Johnson didn't look (or act) like a Kumbaya kinda guy.
Given by a foul-mouthed guy who could be a brutal wheeler-dealer, was an expert political manipulator, and took meetings while sitting on the can with the bathroom door open, why does the Great Society speech have such an evangelizing quality? Soaring rhetoric, a focus on personal meaning—the president was asking folks to seek out something better, something beyond individual wants and needs. A rich life of the mind, preserving nature, creativity, words like "wonder," destiny," and "needs of the spirit"—we didn't think LBJ had it in him.
Maybe he'd listened to enough speeches by Dr. King to pull it off.
Actually, Johnson was a devoutly religious Christian. According to his friends and pastors, he really believed that these Great Society aspirations were moral imperatives, all of them a version of "Love thy neighbor" (source). He could quote the Bible as well as anybody and didn't have to be convinced by Dr. King or anyone else that God intended all people to be dealt with justly and compassionately. That was a non-negotiable article of faith for LBJ.
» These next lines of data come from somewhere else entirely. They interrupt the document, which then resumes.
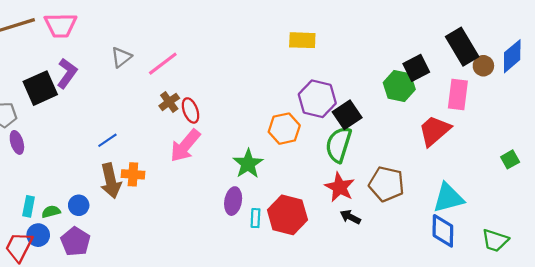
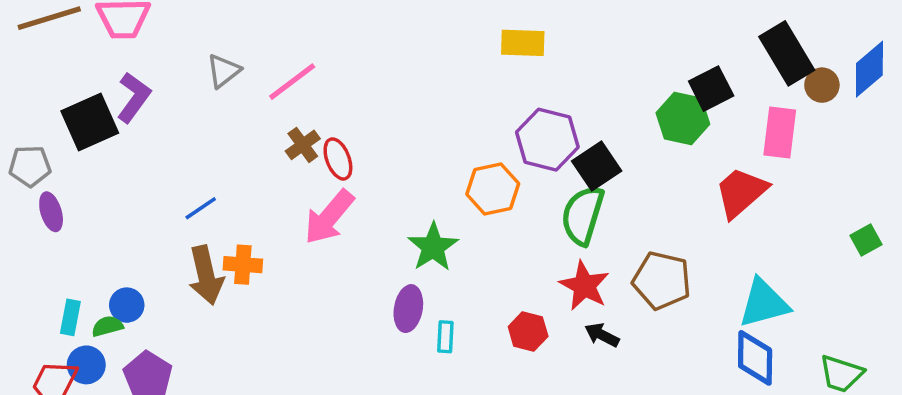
blue circle: (79, 205) -> (127, 305), moved
red hexagon: (287, 215) -> (528, 331), moved, size x0.6

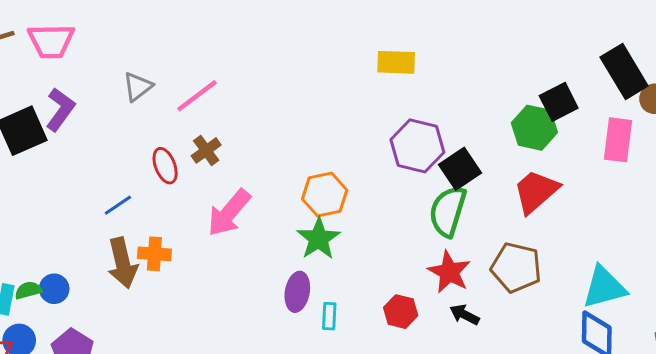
red ellipse: (338, 159) -> (165, 166), moved
orange hexagon: (493, 189) -> (325, 195), moved
red trapezoid: (741, 192) -> (536, 191), moved
green semicircle: (107, 326) -> (28, 290), moved

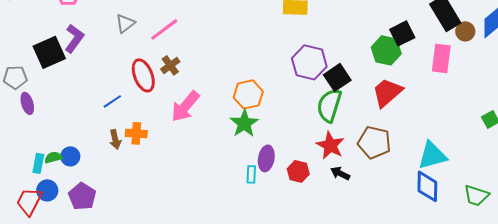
red ellipse: (165, 166) -> (143, 75), size x1.4
brown arrow: (123, 263) -> (115, 139), size x0.6
purple ellipse: (297, 292) -> (266, 158), moved

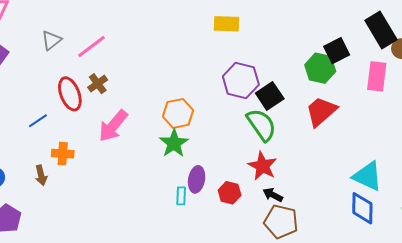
green semicircle: (329, 105) -> (261, 125), turned 128
brown arrow: (115, 139) -> (41, 175), moved
brown pentagon: (374, 142) -> (281, 222), moved
cyan triangle: (432, 155) -> (368, 176), turned 40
In a way, this emphasis on personal meaning and spiritual fulfillment was the same spirit of the sixties that spawned the youth movement. People were looking for meaning in a materialistic world that didn't seem to be making their parents totally happy. The University of Michigan grads were the perfect audience for pitching these ideas, because every student sitting there was wondering what their future would hold and how they'd find their purpose in life.
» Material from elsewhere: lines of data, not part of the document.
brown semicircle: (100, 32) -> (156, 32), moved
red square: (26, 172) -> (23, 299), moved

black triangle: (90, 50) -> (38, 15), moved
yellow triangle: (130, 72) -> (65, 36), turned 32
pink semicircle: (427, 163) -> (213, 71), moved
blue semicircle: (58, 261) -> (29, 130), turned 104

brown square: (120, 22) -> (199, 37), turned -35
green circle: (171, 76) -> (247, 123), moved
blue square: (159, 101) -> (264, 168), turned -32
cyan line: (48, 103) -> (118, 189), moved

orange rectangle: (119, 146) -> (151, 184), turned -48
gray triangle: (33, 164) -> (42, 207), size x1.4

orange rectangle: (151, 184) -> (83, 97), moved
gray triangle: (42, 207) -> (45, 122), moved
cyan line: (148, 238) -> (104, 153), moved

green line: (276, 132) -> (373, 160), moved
At least that's what we're hoping they were contemplating. Maybe they were just wondering if their roommate remembered to pick up the keg.
Questions About Spirituality
- How do art and natural beauty make a society great?
- How does creativity benefit a society?
- Should government play a role in funding arts and humanities programs? Why or why not?
Chew on This
Bachelor's degrees in the humanities peaked several years after this speech. It's been mostly downhill ever since.
Johnson's reverence for nature laid the foundation for the modern environmental movement with landmark legislation on land conservation and resource management. Thanks, Lady Bird.